Digitization of Herbarium Specimens

This activity was included in the programme for the first time during 2015–2016. Under this activity, 273 herbarium sheets were digitized by the Council’s research centres at Aligarh and Chennai.

Folk Claims

The surveyors enquired from the local communities about traditional uses of plants after obtaining oral informed consent. This information was systematized taxonomically, and efforts were made to develop a database for comparative analysis of the information recorded so far. As a result, 606 folk medicinal claims were recorded from the tribal inhabitants and other rural folks of the study areas.
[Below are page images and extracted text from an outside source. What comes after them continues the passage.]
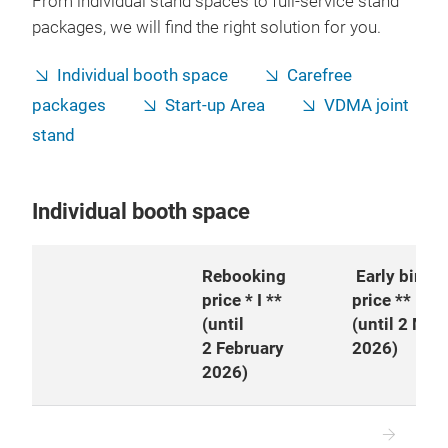
From individual stand spaces to full-service stand
packages, we will find the right solution for you.
Individual booth space
Carefree
packages
Start-up Area
VDMA joint
stand
Individual booth space
Rebooking
Early bird
price * I **
price **
(until
(until 2 Mar
2 February
2026)
2026)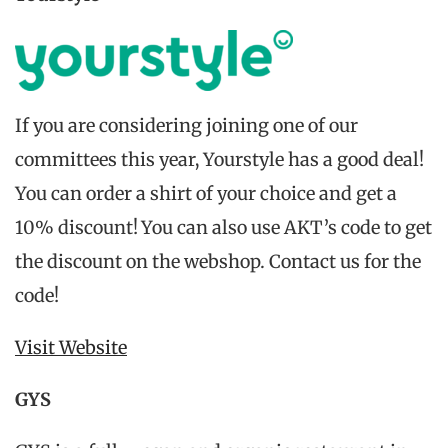
If you are considering joining one of our
committees this year, Yourstyle has a good deal!
You can order a shirt of your choice and get a
10% discount! You can also use AKT’s code to get
the discount on the webshop. Contact us for the
code!
Visit Website
GYS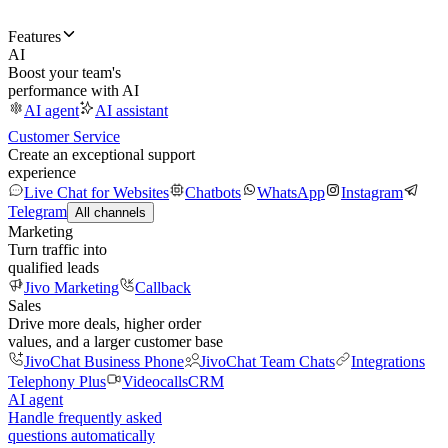
Features
AI
Boost your team's
performance with AI
AI agent
AI assistant
Customer Service
Create an exceptional support
experience
Live Chat for Websites
Chatbots
WhatsApp
Instagram
Telegram
All channels
Marketing
Turn traffic into
qualified leads
Jivo Marketing
Callback
Sales
Drive more deals, higher order
values, and a larger customer base
JivoChat Business Phone
JivoChat Team Chats
Integrations
Telephony Plus
Videocalls
CRM
AI agent
Handle frequently asked
questions automatically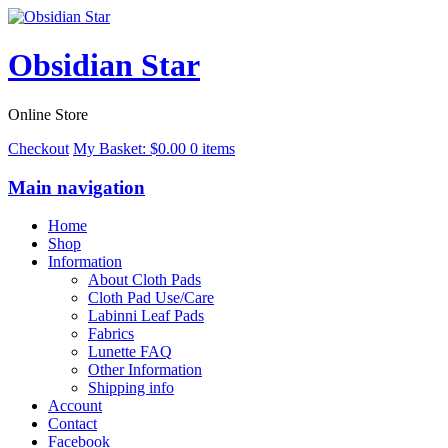
Obsidian Star
Online Store
Checkout
My Basket:
$
0.00
0 items
Main navigation
Home
Shop
Information
About Cloth Pads
Cloth Pad Use/Care
Labinni Leaf Pads
Fabrics
Lunette FAQ
Other Information
Shipping info
Account
Contact
Facebook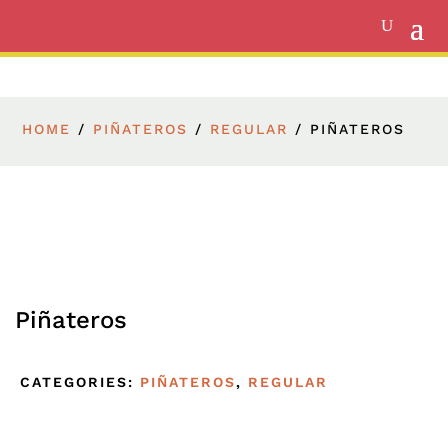
HOME
/
PIÑATEROS
/
REGULAR
/ PIÑATEROS
Piñateros
CATEGORIES:
PIÑATEROS
,
REGULAR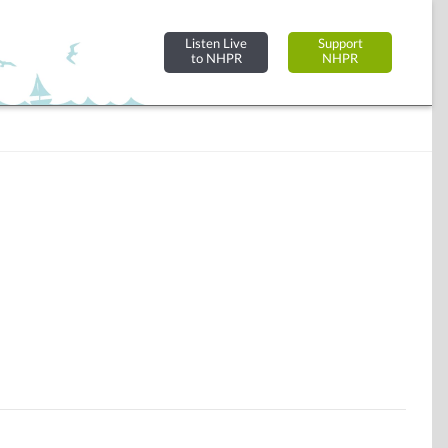
Listen Live
Support
to NHPR
NHPR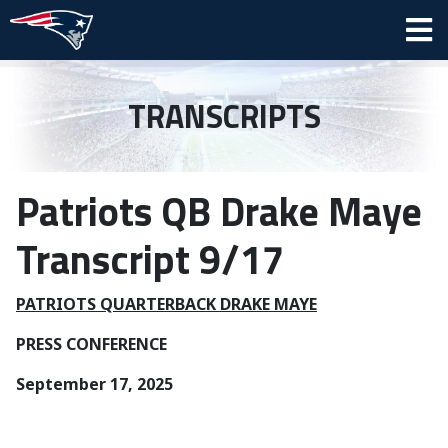
TRANSCRIPTS
Patriots QB Drake Maye
Transcript 9/17
PATRIOTS QUARTERBACK DRAKE MAYE
PRESS CONFERENCE
September 17, 2025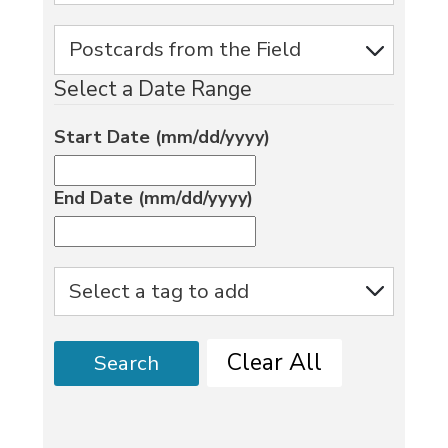
Select a Date Range
Start Date (mm/dd/yyyy)
End Date (mm/dd/yyyy)
Clear All
Search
The Council publishes this information in the form of books providing details comprising, botanical name and family, synonym, local name, Unani name, habit and habitat, wild or cultivated, medicinal efficacy claimed and name of the tribe, locality, collection number, part(s) used, mode of application, and biodynamic notes.
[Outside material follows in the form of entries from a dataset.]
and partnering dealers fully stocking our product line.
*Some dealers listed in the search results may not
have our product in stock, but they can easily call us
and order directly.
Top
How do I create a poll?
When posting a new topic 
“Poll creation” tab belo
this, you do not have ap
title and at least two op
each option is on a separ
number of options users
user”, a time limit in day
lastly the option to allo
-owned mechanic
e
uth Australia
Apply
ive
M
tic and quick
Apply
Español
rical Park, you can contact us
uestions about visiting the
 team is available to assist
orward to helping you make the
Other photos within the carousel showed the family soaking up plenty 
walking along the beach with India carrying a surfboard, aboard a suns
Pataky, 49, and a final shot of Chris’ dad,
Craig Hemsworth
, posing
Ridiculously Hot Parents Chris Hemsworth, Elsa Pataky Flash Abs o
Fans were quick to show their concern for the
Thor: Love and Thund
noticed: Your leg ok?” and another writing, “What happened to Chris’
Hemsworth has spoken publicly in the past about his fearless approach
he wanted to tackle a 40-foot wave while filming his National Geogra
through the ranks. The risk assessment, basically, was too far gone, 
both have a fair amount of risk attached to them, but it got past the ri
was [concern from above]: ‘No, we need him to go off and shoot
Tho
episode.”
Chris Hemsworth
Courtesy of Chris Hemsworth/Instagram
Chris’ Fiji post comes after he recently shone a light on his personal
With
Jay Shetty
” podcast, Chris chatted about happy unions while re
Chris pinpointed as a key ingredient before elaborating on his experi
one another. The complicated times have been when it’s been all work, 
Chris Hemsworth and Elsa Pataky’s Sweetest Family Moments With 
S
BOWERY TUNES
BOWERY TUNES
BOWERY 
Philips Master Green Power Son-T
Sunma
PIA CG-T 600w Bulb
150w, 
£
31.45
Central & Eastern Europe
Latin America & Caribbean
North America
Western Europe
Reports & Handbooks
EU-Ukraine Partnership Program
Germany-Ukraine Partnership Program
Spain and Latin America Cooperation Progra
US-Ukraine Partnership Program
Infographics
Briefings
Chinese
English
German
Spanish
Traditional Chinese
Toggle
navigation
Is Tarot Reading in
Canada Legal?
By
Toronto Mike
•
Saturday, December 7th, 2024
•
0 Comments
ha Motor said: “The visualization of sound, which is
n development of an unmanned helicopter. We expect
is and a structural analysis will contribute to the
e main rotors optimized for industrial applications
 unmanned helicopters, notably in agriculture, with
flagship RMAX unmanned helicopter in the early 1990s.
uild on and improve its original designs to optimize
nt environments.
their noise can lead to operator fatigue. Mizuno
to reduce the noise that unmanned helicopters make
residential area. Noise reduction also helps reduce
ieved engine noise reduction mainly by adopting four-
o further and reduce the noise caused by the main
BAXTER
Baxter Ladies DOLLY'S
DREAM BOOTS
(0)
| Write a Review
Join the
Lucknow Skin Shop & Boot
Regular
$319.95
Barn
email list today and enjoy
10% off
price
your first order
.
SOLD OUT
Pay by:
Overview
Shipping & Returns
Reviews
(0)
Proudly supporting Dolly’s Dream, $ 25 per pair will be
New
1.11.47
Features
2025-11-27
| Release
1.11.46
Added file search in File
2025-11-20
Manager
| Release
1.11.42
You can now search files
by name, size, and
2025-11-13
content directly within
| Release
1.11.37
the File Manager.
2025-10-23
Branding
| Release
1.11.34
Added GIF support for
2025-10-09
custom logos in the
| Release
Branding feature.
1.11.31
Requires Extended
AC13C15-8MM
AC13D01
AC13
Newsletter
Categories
Experimental and Field-Scale Cultivation of Medicinal Plants

Under this activity, the Council took up cultivation of some important medicinal plants used in Unani medicines. These include Atrilal (Ammi majus L.), Afsantin (Artimisia absinthium L.), Babchi (Psoralea corylifolia L.), Gulnar Farsi (Punica granatum Linn. abortive var.), Gurmarbuti (Gymnema sylvestre (Retz.) R Br. ex Schult), Khatmi (Althaea officinalis L.), Khulanjan (Alpinia galanga Willd.), Unsul (Urgenia indica Kunth.), Sudab (Ruta graveolens Linn.), Nagdon (Artemisia nilagirica (Clarke) Pamp), Dirmana Turki (Artemisia maritima L.), Jadwar (Delphimium denudatum Wall.ex Hook.f. & Thoms), Asgandh (Withania somnifera (L). Dunal), etc. As a result of the field-scale cultivation, 295 kg of raw drugs were obtained and supplied to the pharmacy section of CRIUM, Hyderabad for preparation of Unani formulations.
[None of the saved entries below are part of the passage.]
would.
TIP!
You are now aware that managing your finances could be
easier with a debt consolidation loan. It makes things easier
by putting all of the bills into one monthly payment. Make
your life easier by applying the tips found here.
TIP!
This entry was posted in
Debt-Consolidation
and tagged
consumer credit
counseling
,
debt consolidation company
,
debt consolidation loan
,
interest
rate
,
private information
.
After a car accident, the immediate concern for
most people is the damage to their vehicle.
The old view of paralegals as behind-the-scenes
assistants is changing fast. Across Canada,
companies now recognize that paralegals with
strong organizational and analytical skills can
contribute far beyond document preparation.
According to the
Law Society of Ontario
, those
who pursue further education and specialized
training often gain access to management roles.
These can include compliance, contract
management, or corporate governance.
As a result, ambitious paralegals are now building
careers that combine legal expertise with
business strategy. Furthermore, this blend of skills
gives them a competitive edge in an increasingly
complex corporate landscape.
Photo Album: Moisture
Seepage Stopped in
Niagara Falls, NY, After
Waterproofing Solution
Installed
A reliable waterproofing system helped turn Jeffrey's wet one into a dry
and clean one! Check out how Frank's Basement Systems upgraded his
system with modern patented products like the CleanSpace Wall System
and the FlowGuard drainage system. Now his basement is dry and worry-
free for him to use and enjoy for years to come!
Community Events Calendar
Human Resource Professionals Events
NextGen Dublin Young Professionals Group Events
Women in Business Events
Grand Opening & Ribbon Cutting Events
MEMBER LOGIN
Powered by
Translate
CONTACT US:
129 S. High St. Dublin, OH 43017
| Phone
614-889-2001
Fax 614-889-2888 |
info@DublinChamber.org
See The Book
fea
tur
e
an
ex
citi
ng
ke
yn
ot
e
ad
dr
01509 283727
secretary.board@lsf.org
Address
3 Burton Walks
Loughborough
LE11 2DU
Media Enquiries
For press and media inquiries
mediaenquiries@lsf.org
Herbal Garden and Nursery of Medicinal Plants

With a view to popularize medicinal plants among the masses, the Council maintained about 160 common species in its Ibn al-Baytar Herbal Garden at CRIUM, Hyderabad and nurseries developed at Aligarh, Bhadrak, Chennai, Hyderabad and Srinagar. Some of the important and interesting species grown under this activity include: Amla (Phyllanthus emblica L.), Anar (Punica granatum L.), Ashok (Saraca asoca (Roxb.) Wilde.), Atrilal (Ammi majus L.), Afsantin (Artemisia absinthium L.), Arusa (Adhatoda vasica Nees.), Aspaghol (Plantago ovata Forsk.), Asal al-Sus (Glycyrrhiza glabra L.), Asrol (Rauvolfia serpentina (L.) Benth. ex Kurz.), Bijasar (Pterocarpus marsupium Roxb.), Belgiri (Aegle marmelos (L.) Correa.), Babchi (Psoralea corylifolia L.), Banafsha (Viola odorata L.), Bhangra (Eclipta alba (L.) Hassk.), Brinjasif (Achillea millefolium L.), Fufal (Areca catechu L.), Gheekwar (Aloe vera (L.) Burm.f.), Gulnar Farsi (Punica granatum L. abortive var.), Gurmarbuti (Gymnema sylvestre R. Br.), Hina (Lawsonia inermis L.), Irsa (Iris ensata Thunb), Jadwar (Delphinium denudatum Wall. ex Hook.f. & Thoms.), Keora (Pandanus tectorious Soland. ex Parkinson.), Kaju (Anacardium occidentale L.), Khulanjan (Alpinia galanga Willd.), Konch (Mucuna pruriens L.), Mako (Solanum nigrum L.), Marorphali (Helicteres isora L.), Muqil (Commiphora mukul (Hook ex Stocks) Engl.), Palas (Butea monosperma (Lam.) Taub.), Qinnab (Cannabis sativa L.), Qurtum (Carthamus tinctorius L.), Rasan (Inula racemosa C.B. Clarke), Sadabahar (Vinca rosea L.), Sandal Surkh (Pterocarpus santalinus Lf.), Satawar (Asparagus racemosus Willd.), Sudab (Ruta graveolens L.), Tulsi (Ocimum sanctum L.), Turbud (Operculina turpethum (L.) S. Manso), Waj (Acorus calamus L.), etc.